California History is pleased to announce that Amanda Marie Martinez’s “Suburban Cowboy: Country Music, Punk, and the Struggle over Space in Orange County, 1978–1981” (California History, vol. 98, no. 1, 83-97) has won the journal’s Richard J. Orsi prize, for the best article published in California History in the past year.
Award committee member Glen Gendzel praises the essay for exploring the nexus of music, culture, and politics in Orange County to draw profound observations about not just a simple clash over musical preferences but a conflict over the merits of suburban life, with country music fans embracing suburbanism, while punk rockers rejected the mundane orderliness of suburbs. Plumbing the significance of an exploding punk rock scene in the heart of Reagan country, the article argues persuasively that at a time when conservatism appeared to dominate social, cultural, and political life, hardcore punk rock offered one of the first cultural waves of resistance to the conservatism of that era.
According to award committee member Barbara Berglund Sokolov, “Suburban Cowboy” innovatively brings together analyses of two antipodal musical genres, country and punk, elegantly combining a cultural history approach with insights from urban and political history to reveal how music was a battleground in Orange County, across which Martinez tracks differing responses to suburban living and to the conservatism of the Reagan era in Orange County.
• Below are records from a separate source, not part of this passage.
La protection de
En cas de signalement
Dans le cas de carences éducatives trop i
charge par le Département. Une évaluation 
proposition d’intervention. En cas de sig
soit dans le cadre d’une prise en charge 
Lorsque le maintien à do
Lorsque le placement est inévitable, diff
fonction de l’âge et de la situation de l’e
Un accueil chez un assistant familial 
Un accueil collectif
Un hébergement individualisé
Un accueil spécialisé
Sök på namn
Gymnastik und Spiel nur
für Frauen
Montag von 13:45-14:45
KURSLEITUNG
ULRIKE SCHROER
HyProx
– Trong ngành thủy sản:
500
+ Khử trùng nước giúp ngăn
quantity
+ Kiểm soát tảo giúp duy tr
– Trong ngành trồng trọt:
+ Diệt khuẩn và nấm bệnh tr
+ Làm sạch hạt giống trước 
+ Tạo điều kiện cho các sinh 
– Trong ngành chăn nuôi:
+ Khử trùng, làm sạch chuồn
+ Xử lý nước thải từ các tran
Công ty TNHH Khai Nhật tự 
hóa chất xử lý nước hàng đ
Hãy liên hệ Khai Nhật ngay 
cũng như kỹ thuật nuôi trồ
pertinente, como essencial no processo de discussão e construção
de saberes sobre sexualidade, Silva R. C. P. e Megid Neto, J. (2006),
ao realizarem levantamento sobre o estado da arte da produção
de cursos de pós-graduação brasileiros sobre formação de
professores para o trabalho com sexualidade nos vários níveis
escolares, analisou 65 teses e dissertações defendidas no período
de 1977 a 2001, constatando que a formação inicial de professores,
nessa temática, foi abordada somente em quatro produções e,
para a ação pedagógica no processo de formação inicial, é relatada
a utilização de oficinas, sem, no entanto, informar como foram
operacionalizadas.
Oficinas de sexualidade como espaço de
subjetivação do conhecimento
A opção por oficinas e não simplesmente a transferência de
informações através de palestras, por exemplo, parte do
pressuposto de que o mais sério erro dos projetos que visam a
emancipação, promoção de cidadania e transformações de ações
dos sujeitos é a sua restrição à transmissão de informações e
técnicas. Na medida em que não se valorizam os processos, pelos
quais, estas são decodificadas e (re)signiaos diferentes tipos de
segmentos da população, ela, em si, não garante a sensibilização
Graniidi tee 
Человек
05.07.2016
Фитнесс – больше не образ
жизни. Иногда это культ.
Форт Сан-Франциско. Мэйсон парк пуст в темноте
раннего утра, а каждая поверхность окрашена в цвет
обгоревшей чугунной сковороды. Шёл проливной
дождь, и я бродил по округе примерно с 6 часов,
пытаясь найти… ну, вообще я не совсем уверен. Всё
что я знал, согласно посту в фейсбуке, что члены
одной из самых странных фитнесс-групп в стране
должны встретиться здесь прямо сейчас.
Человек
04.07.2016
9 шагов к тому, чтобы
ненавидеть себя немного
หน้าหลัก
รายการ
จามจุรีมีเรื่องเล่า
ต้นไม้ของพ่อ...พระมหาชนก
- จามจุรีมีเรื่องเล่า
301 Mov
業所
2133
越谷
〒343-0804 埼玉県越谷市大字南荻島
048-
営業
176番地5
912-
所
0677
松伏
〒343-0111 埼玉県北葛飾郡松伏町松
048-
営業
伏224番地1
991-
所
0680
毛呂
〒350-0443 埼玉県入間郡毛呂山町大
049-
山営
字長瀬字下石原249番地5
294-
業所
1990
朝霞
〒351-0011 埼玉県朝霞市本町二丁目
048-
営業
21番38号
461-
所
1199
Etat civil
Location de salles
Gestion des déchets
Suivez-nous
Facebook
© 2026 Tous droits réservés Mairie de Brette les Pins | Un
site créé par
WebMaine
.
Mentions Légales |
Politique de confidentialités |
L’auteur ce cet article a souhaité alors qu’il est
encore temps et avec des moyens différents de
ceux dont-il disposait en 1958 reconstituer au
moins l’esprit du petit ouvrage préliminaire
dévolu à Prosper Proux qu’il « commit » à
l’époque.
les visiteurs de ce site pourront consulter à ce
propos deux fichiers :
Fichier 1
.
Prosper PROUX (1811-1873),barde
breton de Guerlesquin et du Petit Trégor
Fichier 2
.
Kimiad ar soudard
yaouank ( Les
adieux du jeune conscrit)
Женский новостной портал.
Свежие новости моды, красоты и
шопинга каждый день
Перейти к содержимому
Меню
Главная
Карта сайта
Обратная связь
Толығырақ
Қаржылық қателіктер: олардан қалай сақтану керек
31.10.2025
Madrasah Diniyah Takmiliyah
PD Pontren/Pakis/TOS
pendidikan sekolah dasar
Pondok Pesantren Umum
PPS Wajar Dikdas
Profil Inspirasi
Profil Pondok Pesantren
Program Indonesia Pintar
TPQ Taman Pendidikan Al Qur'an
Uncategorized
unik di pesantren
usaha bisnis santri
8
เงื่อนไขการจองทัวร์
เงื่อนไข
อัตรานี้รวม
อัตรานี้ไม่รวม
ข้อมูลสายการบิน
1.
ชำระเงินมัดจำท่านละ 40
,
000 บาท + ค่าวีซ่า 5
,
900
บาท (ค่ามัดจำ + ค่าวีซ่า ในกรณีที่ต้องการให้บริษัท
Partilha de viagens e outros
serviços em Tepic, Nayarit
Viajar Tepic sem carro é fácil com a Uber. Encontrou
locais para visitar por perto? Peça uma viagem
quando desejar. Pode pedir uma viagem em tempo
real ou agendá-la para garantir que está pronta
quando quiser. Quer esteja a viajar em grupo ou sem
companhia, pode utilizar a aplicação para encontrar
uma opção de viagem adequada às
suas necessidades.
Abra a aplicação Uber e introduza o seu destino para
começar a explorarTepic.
Amanda Marie Martinez notes, “This piece was especially personal for me. My mom was a punk rocker and had me at a young age. I grew up listening to both punk rock and country music and grew to love both, so I had a lot of fun writing this piece. I am thrilled to receive this positive reinforcement of my work.”
We invite you to read Martinez’s award-winning article for free online for a limited time.
The Richard J. Orsi Prize was established to honor the state’s preeminent historian and former editor of California History. Orsi authored and edited dozens of scholarly articles and numerous anthologies of essays about California, including Sunset Limited: The Southern Pacific Railroad and the Development of the American West, 1850–1930 (UC Press: 2005), Yosemite and Sequoia: A Century of California National Parks (1993), and the four-volume California History Sesquicentennial Series, co-published by University of California Press and the California Historical Society between 1998 and 2003.